HIP-HOP

Rick Ross, "Hood Billionaire" (Maybach Music Group/Slip N' Slide/Def Jam)

Ross may never again reach the heights of "Teflon Don," the 2010 album that announced his arrival as one of hip-hop's essential characters: a mountainous man with a mountainous ego with the mountainous songs to match. He's never been quite so large since. He's tried introspection. He's tried a return to scraped-up street narrative. And now, on his seventh album, he's turned into a curator of eclectic sounds.

Maybe that was Ross' true weapon: an ear for the unexpected. But not all inspiring sounds are the right ones, and "Hood Billionaire" is a collection of beats that don't always suit his skill set. Mostly on this album, Ross turns slow and syrupy. The title track is a turned-down version of his old megahits. "Trap Luv" is velvety and calm underneath paranoid lyrics. On "Elvis Presley Blvd.," Ross shouts atop a flamboyantly slow soul beat. "Quintessential" creeps along at a snail's pace.

When the beat has attitude, Ross knows how to complement it, as on the staggering, clangorous "Coke Like the 80's," or on the weepy "Family Ties," which showcases Ross' aptitude for narrative, one of his skills that's sometimes overshadowed by his gift for boast. This is an ambitious album, but not always one with the right ambition.

JON CARAMANICA, New York Times

FOLK/ROCK

Thompson, "Family" (Fantasy)

Teddy Thompson, the impetus behind this project, wondered what a "Thompson family" album would sound like. Given the talents involved — including those of his bitterly divorced parents Richard and Linda, and siblings Kami and Jack — it obviously sounds pretty good. The individual members bring their own songs to the table, and if one thing unites them it's their distinct lack of sentimentality.
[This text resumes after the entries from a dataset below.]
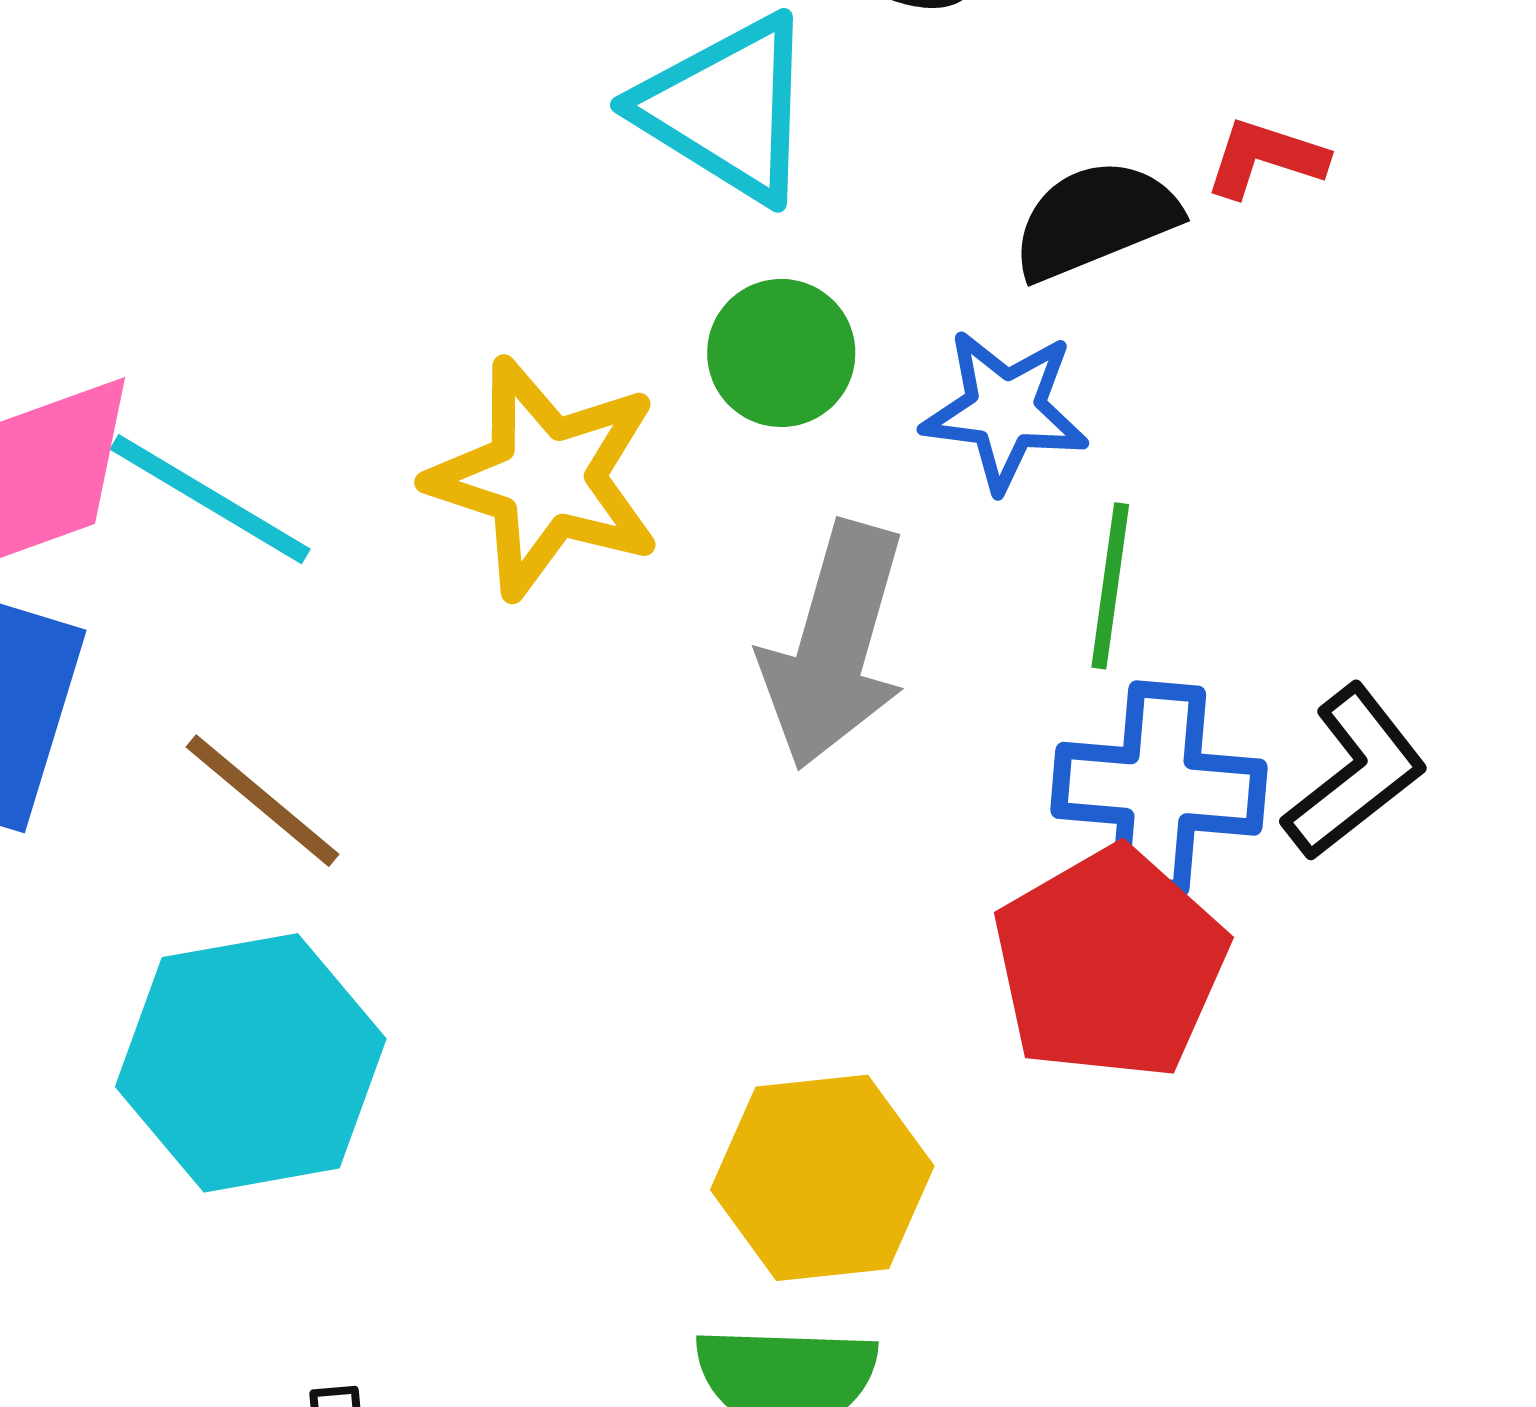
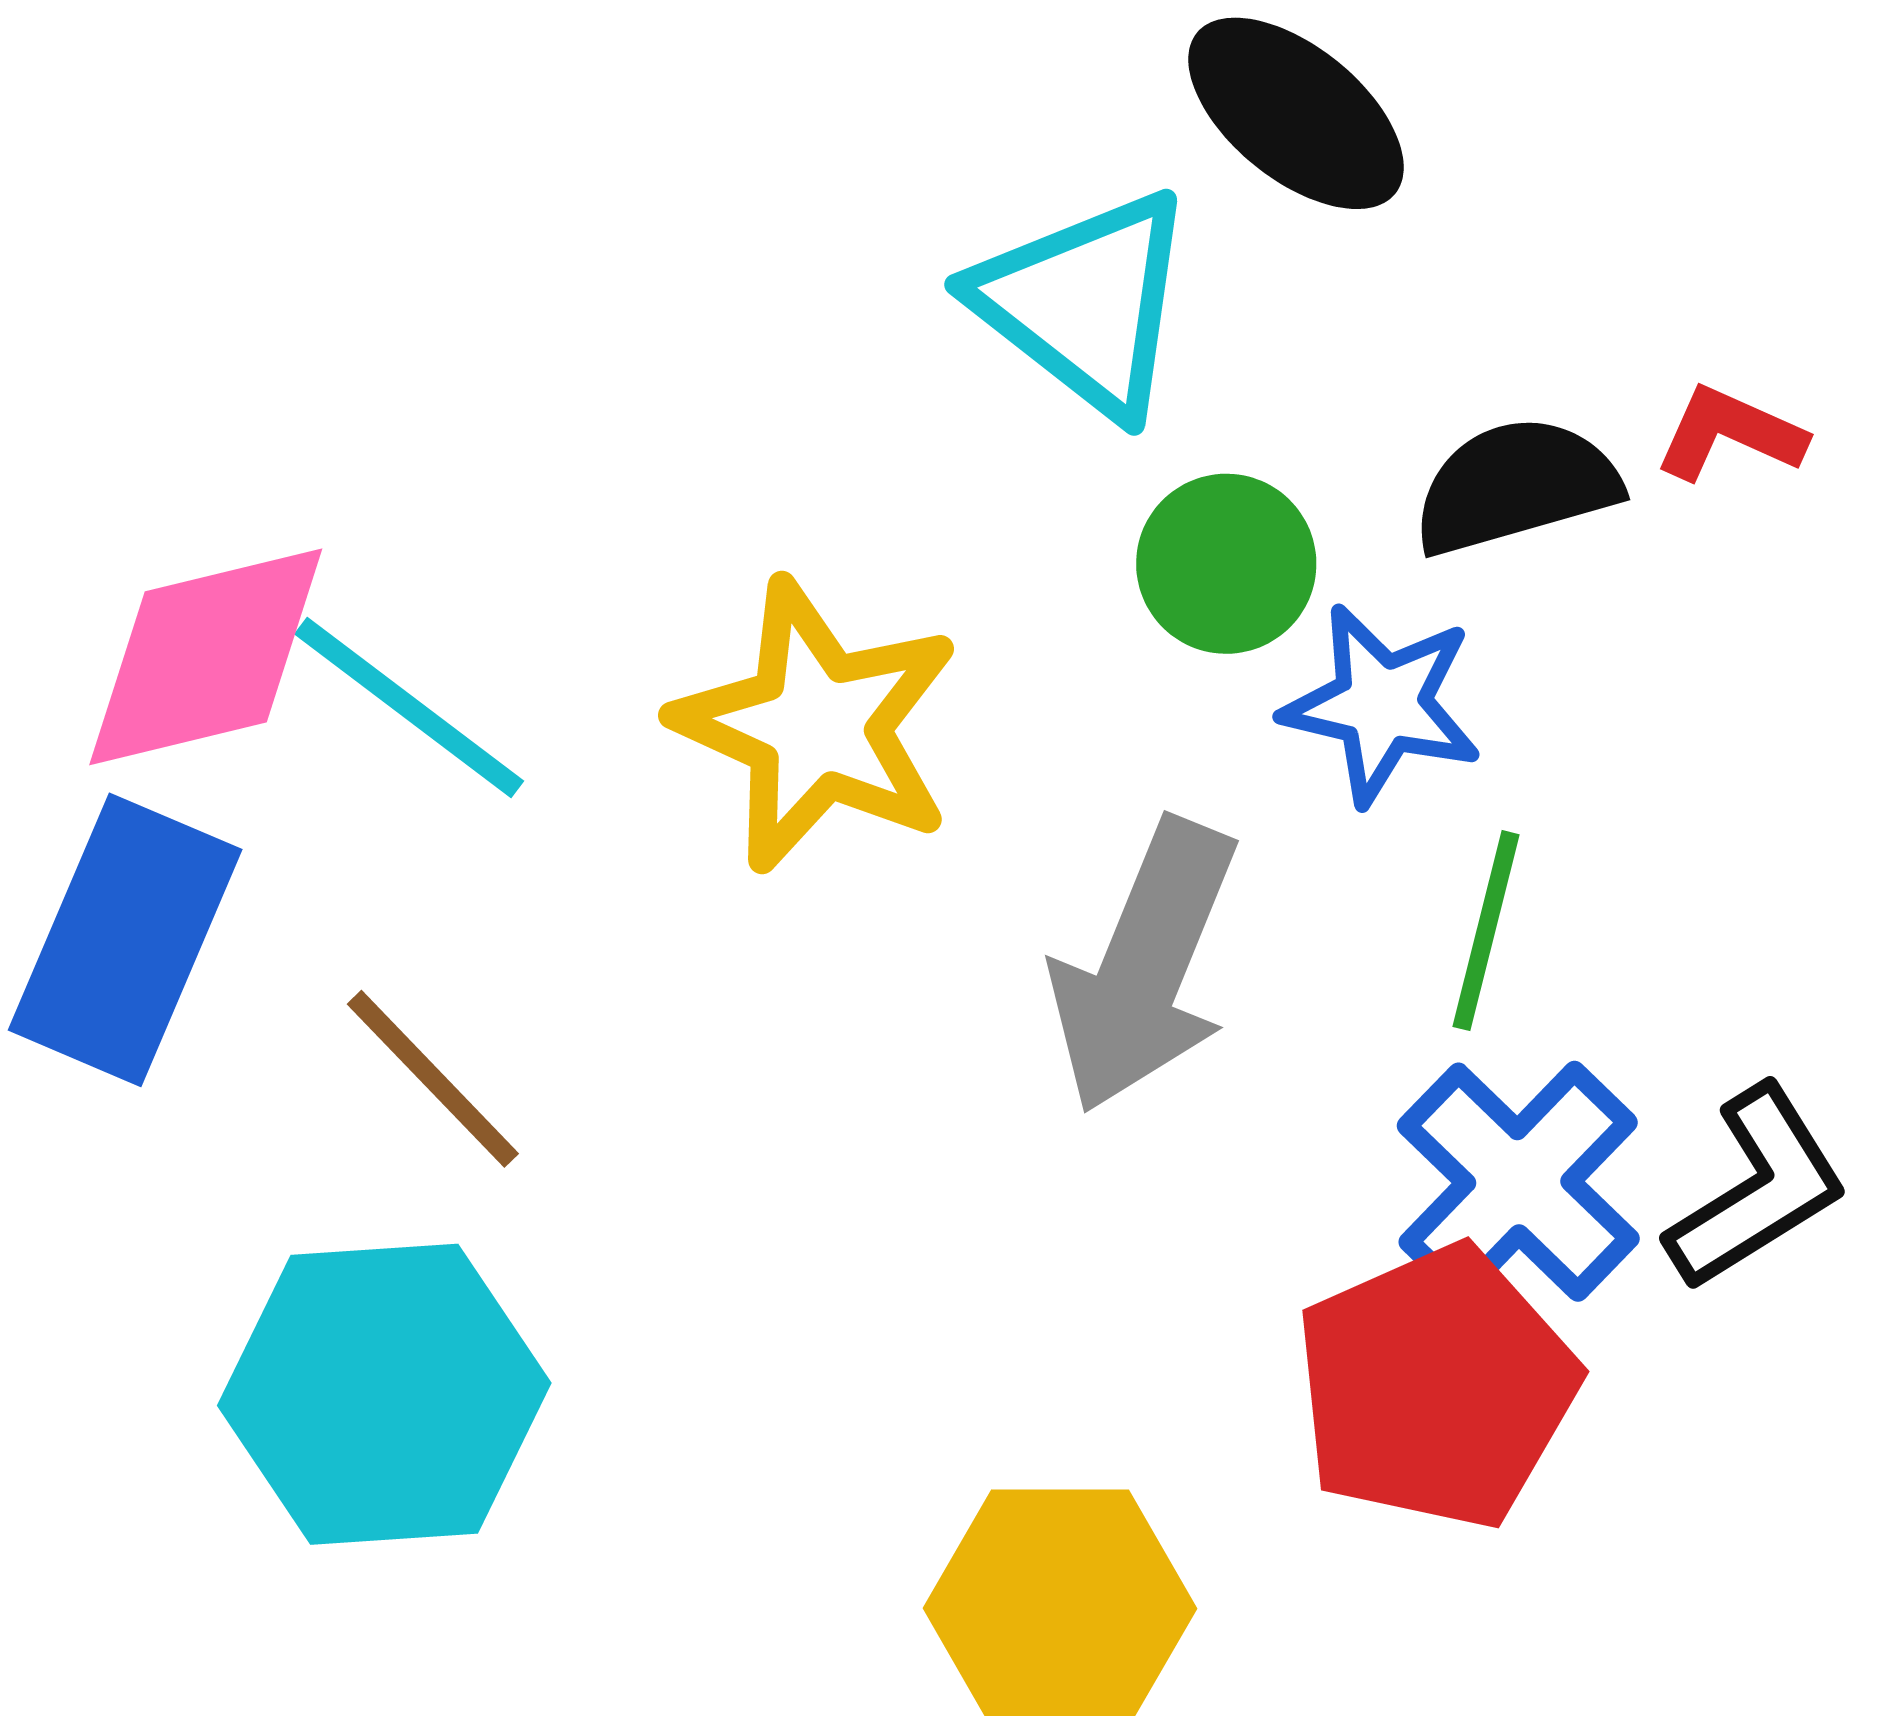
green circle: (781, 353) -> (1226, 564), moved
blue cross: (1159, 789) -> (1518, 1182), turned 33

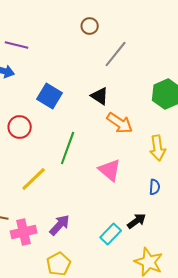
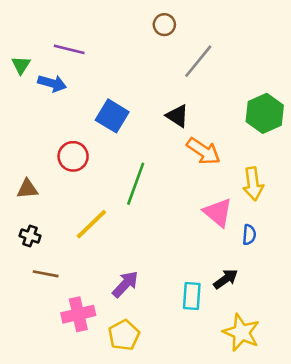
pink triangle: (110, 170) -> (218, 212), moved
pink cross: (24, 232) -> (78, 314), moved
cyan rectangle: (111, 234) -> (192, 296), turned -40

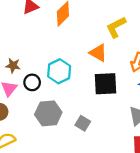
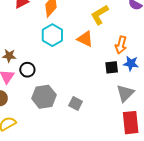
cyan hexagon: (59, 71) -> (52, 35), moved
black square: (106, 84) -> (112, 67), moved, size x0.6

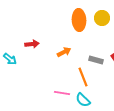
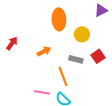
yellow circle: (102, 18) -> (82, 34), moved
red arrow: (32, 44) -> (12, 43), turned -48

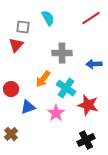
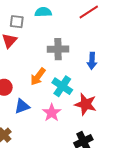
cyan semicircle: (48, 18) -> (43, 12), turned -63
blue arrow: (94, 64) -> (92, 61), turned -84

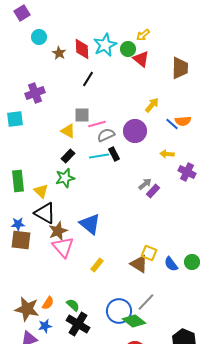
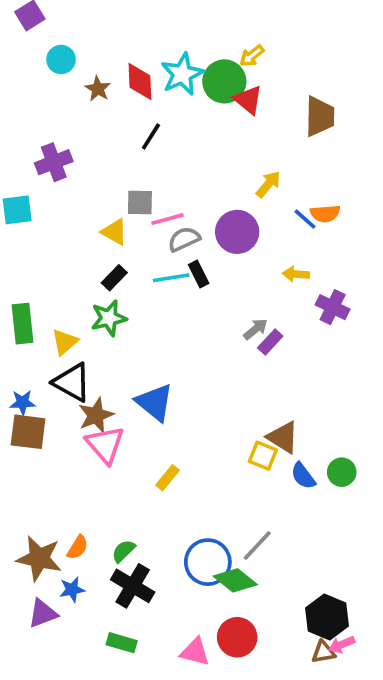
green circle: (128, 49) -> (224, 81), size x1.5
yellow triangle: (41, 191) -> (65, 342), turned 35
brown triangle: (139, 264) -> (283, 437), moved
green semicircle: (73, 305) -> (123, 551), turned -88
"I'm going to have to say that I'm not thrilled about you," Richard declares on his prickly folk-rocker "One Life at a Time," while Linda urges the listener to "take the sadness, take the pain, let it go" on the stately piano ballad "Perhaps We Can Sleep." Teddy opens with the acoustic autobiographical "Family" and also contributes the accusatory country-rocker "Right." Kami, working with her husband, James Walbourne, adds melodic pop to the mix with "Careful," and the pair punctuate this celebration of family on a deliciously ironic note with the country-folk lament "I Long for Lonely."